I solved a 2-d flow problem for the flow field first and then used the veloocties in the heat transfer equations. My tmeperature rise was only a few degrees, therefore, I did not re-solve the flow field equations due to the very small changes in the thermal properties of the fluid. My question is; Is this correct or is it necessary for me to couple the equations?

thanks

Is a few degrees important to your process or product? Will it give an inferior heat treat to a metal?

As to the coupling, why not just try it? If the flow patterns don't change (you define how small the change must be before it can be ignored), the temperatures after the second pass will change by an ignorable amount.

You'll learn a lot more by trying it than asking for a rule to follow.

My reply above was sort of sharp - sorry about that.

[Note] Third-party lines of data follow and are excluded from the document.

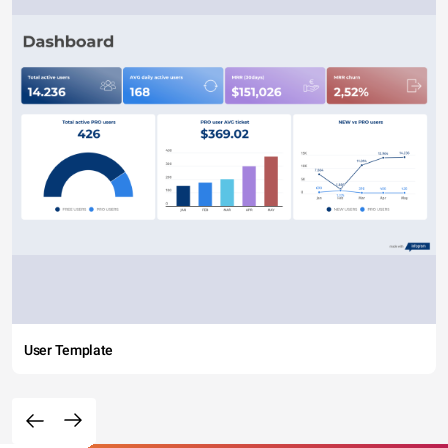
User Template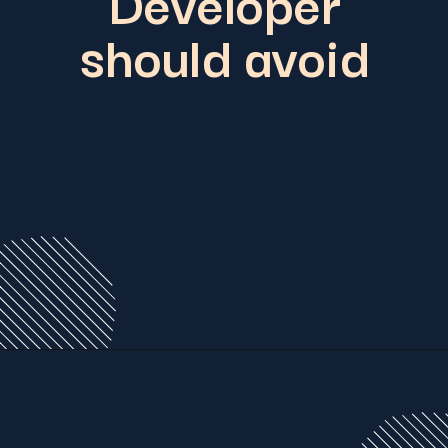
Developer
should avoid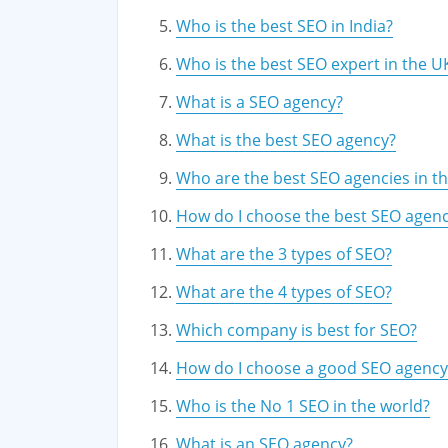
Who is the best SEO in India?
Who is the best SEO expert in the U
What is a SEO agency?
What is the best SEO agency?
Who are the best SEO agencies in t
How do I choose the best SEO agen
What are the 3 types of SEO?
What are the 4 types of SEO?
Which company is best for SEO?
How do I choose a good SEO agency
Who is the No 1 SEO in the world?
What is an SEO agency?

But, if you can spend the time, you'll learn a good bit by correcting the properties for the temperature change and re-running the problem. Or, if your fluid is a gas, try the problem using a compressible algorithm.

Good luck.

Based on what I remember from coursework: for low Mach numbers, the energy equation is decoupled from the continuity and momentum equations so that you can first solve the continuity and momentum equations and use this solution to solve for the temperature distribution via the energy equation. I.e., for low Mach, there is no exchange between kinetic and internal energy. However, I don't think this holds if bouyancy is included. For instance, if you have a high temperature boundary surrounded by low temperature ones, free convection is going to occur and can significantly affect the temperature distribution. In this case I believe the equations are coupled. Hope this helps.